Suivant acte sous seing privé du 9 mai 2012, la société Josso a confié à la société Segem, assurée en responsabilité civile auprès de la société Covea Risks, aux droits de laquelle viennent les sociétés MMA IARD et MMA IARD Assurances mutuelles, l’exécution du lot n°10 de la chaîne de production.
Le 5 juin 2013, la société Segem a été placée en liquidation judiciaire sans poursuite d’activité.
Suivant ordonnances de référé des 26 juillet 2013 et 27 février 2015, le juge des référés du tribunal de commerce de Vannes a ordonné une expertise judiciaire. L’expert judiciaire a déposé son rapport le 19 octobre 2015.
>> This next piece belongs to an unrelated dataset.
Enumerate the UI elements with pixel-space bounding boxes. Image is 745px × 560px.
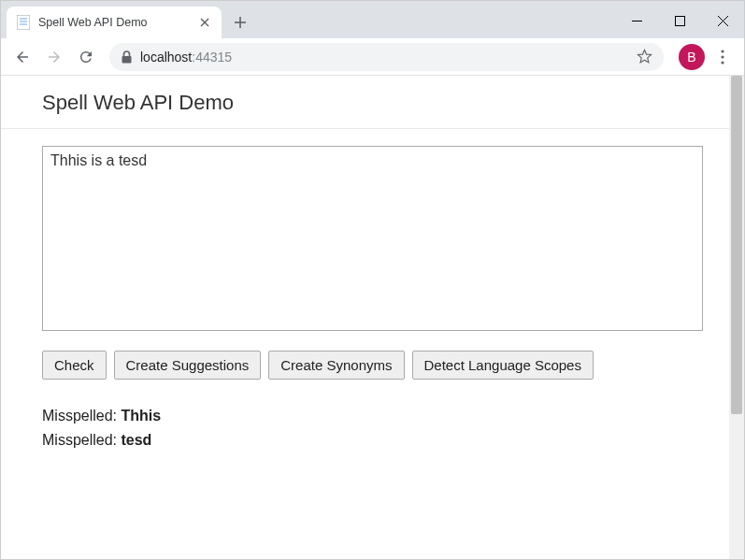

Suivant acte du 19 avril 2016, la société Josso a assigné la société MMA IARD Assurances mutuelles et la société MMA IARD SA venant aux droits de la société Covea Risks, assureur de la société Segem, outre la société Segem représentée par son liquidateur.
Suivant acte du 6 mars 2017, les sociétés MMA IARD Assurances mutuelles et MMA IARD SA ont assigné en intervention forcée la société Gan assurances, assureur de la société Ciris, et la SCP [D] Baujet ès-qualités de liquidateur judiciaire de la société Ciris.
Suivant jugement du 24 janvier 2020, le tribunal de commerce de Vannes a :
— ordonné la jonction des instances enrôlées sous les n° 2016 001361 et 2017 001361,
— constaté la non-comparution de la société Mandon ès-qualité de liquidateur de la société Segem et de la SCP [D] Baujet ès-qualités de liquidateur de la société Ciris,
— déclaré recevable la société Josso en ses demandes, fins et conclusions, pour les causes sus-énoncées,
— retenu la seule responsabilité de la société Segem dans les désordres constatés sur les installations qu’elle a fournies à la société Josso, pour les causes sus-énoncées,
— débouté les sociétés MMA IARD et MMA IARD Assurances mutuelles de toutes leurs demandes, fins et conclusions dirigées à l’encontre de la société Gan assurances IARD, pour les causes sus-énoncées,
— condamné chacune des sociétés MMA IARD et MMA IARD Assurances mutuelles à payer à la société Gan assurances IARD la somme de 1 500 euros en application de l’article 700 du code de procédure civile,
— enjoint à la société Josso de produire aux débats la déclaration de créance au passif de la liquidation judiciaire de la société Segem, et ce, dans le délai d’un mois à compter du prononcé du présent jugement,
— renvoyé la cause et les parties concernées, à savoir, la société Josso, la société Mandon, ès-qualités de liquidateur de la société Segem, la société MMA IARD et la société MMA IARD Assurances mutuelles à l’audience du vendredi 27 mars à 14 heures,
— réservé les dépens,
— arrêté et liquidé les dépens afférents au présent jugement à recouvrer par le greffe à la somme de 168,48 euros TTC dont TVA 28,08 euros.
Suivant déclaration du 2 avril 2020, les sociétés MMA IARD et MMA IARD Assurances mutuelles ont interjeté appel.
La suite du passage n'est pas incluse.